Para que um contrato seja válido, é necessário que preencha os seguintes requisitos:

  • Agente Capaz: As partes envolvidas no contrato (consumidor e fornecedor) devem ter capacidade legal para celebrar o acordo. Isso significa que devem ser maiores de idade, estar em pleno gozo de suas faculdades mentais e não possuir qualquer impedimento legal que os impeça de expressar sua vontade. Por exemplo, um menor de idade sem representação legal ou uma pessoa declarada judicialmente incapaz não poderiam, por si só, firmar um contrato válido.

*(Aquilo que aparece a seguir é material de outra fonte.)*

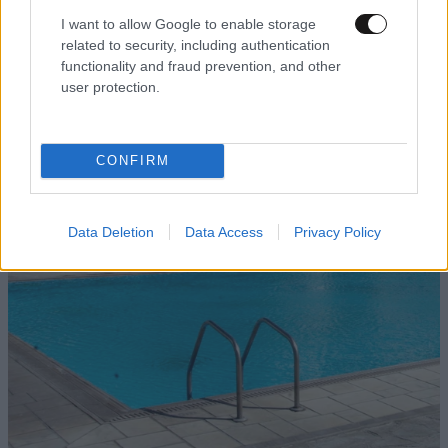
I want to allow Google to enable storage
related to security, including authentication
functionality and fraud prevention, and other
user protection.
ΔΙΑΤΡΟΦΗ
08·08·2026 08:30
Ογκολόγοι προειδοποιούν: Αυτές οι τροφές,
CONFIRM
περνούν απαρατήρητες, αλλά καλό είναι να τις
βγάλετε από την καθημερινότητά σας
Data Deletion
Data Access
Privacy Policy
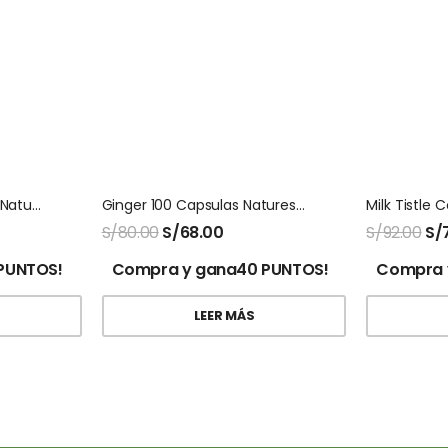
Bee Polen 100 Capsulas Natures Sunshine
Ginger 100 Capsulas Natures Sunshine
S/
80.00
S/
68.00
S/
92.00
S/
PUNTOS!
Compra y gana40 PUNTOS!
Compra 
LEER MÁS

  • Objeto Lícito, Possível e Determinado ou Determinável: O objeto do contrato é aquilo sobre o qual as partes concordam. Para ser válido, este objeto deve:

    • Ser Lícito: Não pode ser algo contrário à lei, à moral ou aos bons costumes. Por exemplo, um contrato para a venda de drogas ilícitas seria inválido por ter um objeto ilícito.
    • Ser Possível: Deve ser algo que possa ser realizado ou entregue. Um contrato para a venda de algo que não existe ou que é fisicamente impossível de existir seria inválido.
    • Ser Determinado ou Determinável: O objeto deve ser claramente identificado no contrato, ou pelo menos as informações para que ele possa ser identificado posteriormente devem estar presentes. Por exemplo, um contrato para a venda de um carro deve especificar marca, modelo, ano, placa, etc. Se o contrato for para a venda de "um carro usado", mas não houver mais detalhes para identificar qual carro, ele pode ser considerado indeterminável.
  • Forma Prescrita ou Não Defesa em Lei: A lei, em alguns casos, pode exigir uma forma específica para a validade de certos contratos. Por exemplo, a compra de um imóvel geralmente exige escritura pública. No entanto, na ausência de uma forma específica exigida por lei, o contrato é válido em qualquer forma que as partes escolham, desde que esta forma não seja proibida por lei. A maioria dos contratos de consumo, como a compra de um pão na padaria ou a contratação de um serviço de telefonia, não exige uma forma especial, sendo a manifestação da vontade (mesmo que tácita) suficiente.

Em suma: O artigo 104 do CDC garante que os acordos firmados no âmbito das relações de consumo sejam transparentes, justos e baseados em vontades livres e capazes, com objetos lícitos e bem definidos. Quando um contrato não preenche esses requisitos, ele pode ser considerado nulo ou anulável, o que significa que não terá validade jurídica ou poderá ser desfeito.